50. Report - Persecution 2


Women before the inauguration of a new house

The first evening at the school in this village was very nice: I was given a classroom with a padlock, brought food and drink, organized washing facilities, some special people had interesting questions, the magic was accepted joyfully and in the morning some saw me Children doing yoga and imitating asanas.

Now they even invite me to stay another day for the village festival. In the evening, villagers will even put on a theater play about the consequences of negative behavior. Nice, as an educator and teacher I gladly accept this offer.

In the morning I watch all kinds of festival preparations in the village. We arrange a larger magic show for the early evening. And the children are informed to join the yoga class and learn the sun salutation the next morning.
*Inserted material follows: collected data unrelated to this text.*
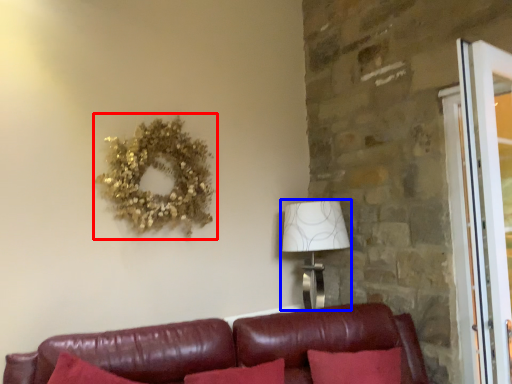 Question: Which object appears closest to the camera in this image, decor (highlighted by a red box) or table lamp (highlighted by a blue box)?

Choices:
 (A) decor
 (B) table lamp

Answer: (A) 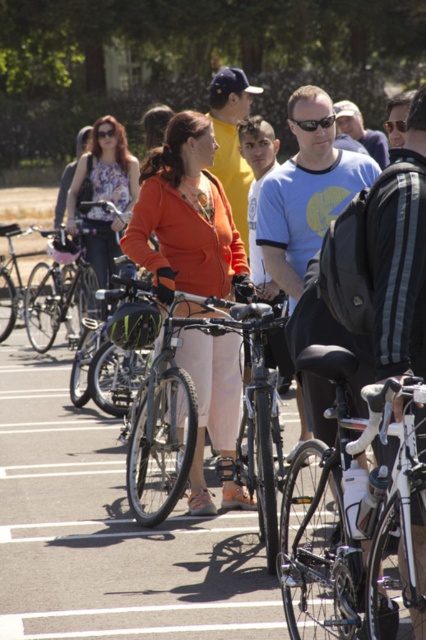 Question: In this image, where is matte floral dress at center located relative to green matte helmet at center?

Choices:
 (A) left
 (B) right

Answer: (A)

Question: Which object appears farthest from the camera in this image?

Choices:
 (A) matte floral dress at center
 (B) green matte helmet at center
 (C) shiny black bicycle at center
 (D) orange matte jacket at center

Answer: (A)

Question: Which point is closer to the camera?

Choices:
 (A) shiny black bicycle at center
 (B) matte floral dress at center
 (C) green matte helmet at center
 (D) orange matte jacket at center

Answer: (A)

Question: Which is farther from the matte floral dress at center?

Choices:
 (A) shiny silver bicycle at center
 (B) green matte helmet at center
 (C) orange matte jacket at center

Answer: (A)

Question: Is shiny black bicycle at center closer to camera compared to matte floral dress at center?

Choices:
 (A) no
 (B) yes

Answer: (B)

Question: Is shiny silver bicycle at center below matte floral dress at center?

Choices:
 (A) yes
 (B) no

Answer: (A) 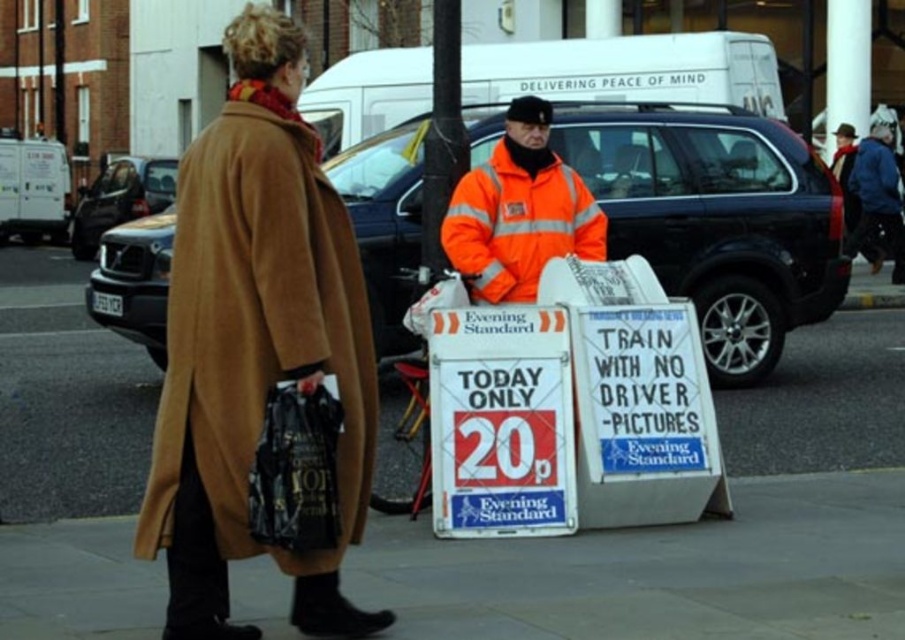 You are standing on the sidewalk and see the smooth concrete pavement at lower center and the tan woolen coat at left. Which object is located to the right of the other?

The smooth concrete pavement at lower center is to the right of tan woolen coat at left. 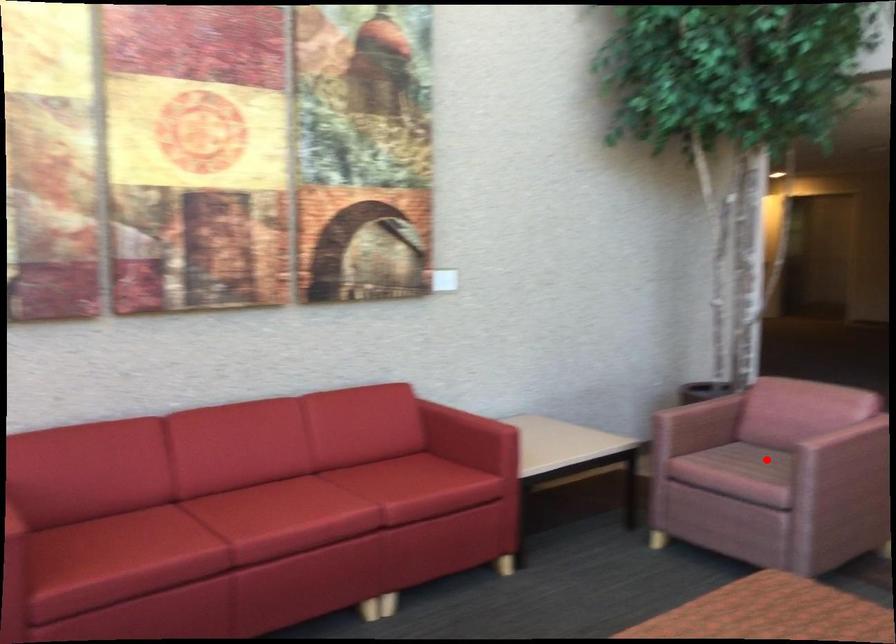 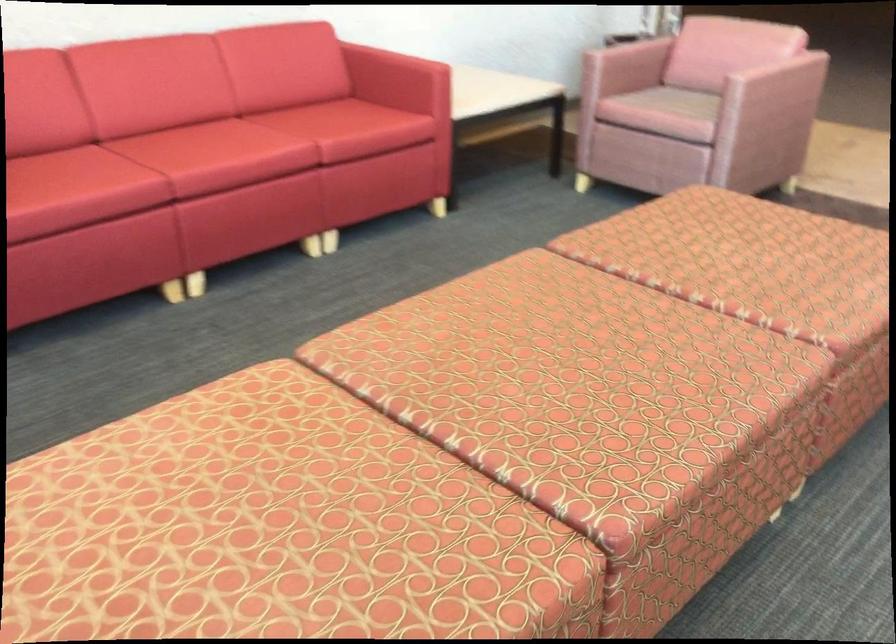 Locate, in the second image, the point that corresponds to the highlighted location in the first image.

(686, 102)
Around noon I meditate and rest in the classroom. But some children will come up with naughty ideas, push open the door from the outside and run away if I look.

 

At first I ignore everything, stay relaxed. An adult comes by and disciplines the children. But after a few minutes the children are back. - Deliberate provocation continues. I feel inside that things are not going well and that I should do something. I'm still relaxed inside, but the experience and my limitations remind me that things can't go well for much longer.

 

After a few minutes, some start fooling around at the window too. I'm getting announced. I step out and tell the kids I'll leave if they don't stop.

 

It does not help. The boy at the window escalates and produces loud, unaesthetic noises. He even asks for my cell phone.

 

Outrage and a bad fantasy begin to rise in me. I imagine myself actually holding his phone up to the barred window, but then grabbing his throat and taking my revenge!

 

Even at the door it remains restless. Once again a man comes and reprimands the children. It's quiet right now, but inside I've already said goodbye. - I now open the door myself and see the children at the other end of the schoolyard looking in my direction.

 

I don't say anything but start packing my things. It is a very positive, good experience when one make clear, binding decisions. I almost feel at ease, even though the children are now watching dumbly and obediently while the things are being packed.

 

As I shoulder the luggage, two adults join me. They make friendly attempts to get me to stay, but I only let them stop me for a moment. - Some of the children ask more persistently to stay, also some of the naughty ones. But no, a decision is a decision. I'm fine.

 

Continuing through the festival village, people at kiosks offer food and chai; I don't have to pay anywhere. Everywhere there is merry activity going on. Some probably already know me and point out the parade and the theater programme.

 

After a few hundred meters children come running after me for the first time. They bring a bag of buttermilk. A kind gesture - and herb buttermilk is delicious in this heat. They fervently ask to come back, but the no remains - I go on.

 

For a few minutes, children's voices can be heard calling again behind me. Two of the culprits are there. They ask to stay again and hand over a small bottle of juice. Some look very sincerely and touch my heart. But no, with a little clarity I declare my going on.

 

 

And: My decision should be a contribution to the evening's play, in which the consequences of bad behavior are to be presented: "If you annoy a guest, he leaves." - With this message it was then from my side.

 

But I think about it: Isn't it the parents' fault if they don't set an example of more polite behavior for their children? How can the children help themselves if they behave this way? - But maybe it's my own fault: the night before I had staged the first magic among the children and announced further activities. It is clear that children are curious and excited and somehow want to draw attention to themselves. You have responsibilities when you make people "hot".

 

And even more self-criticism: Apparently, my charisma seems to have invited provocation. So how authentic was I?

 

Hm. I think that I first have to draw the right learning material from this problem situation for myself.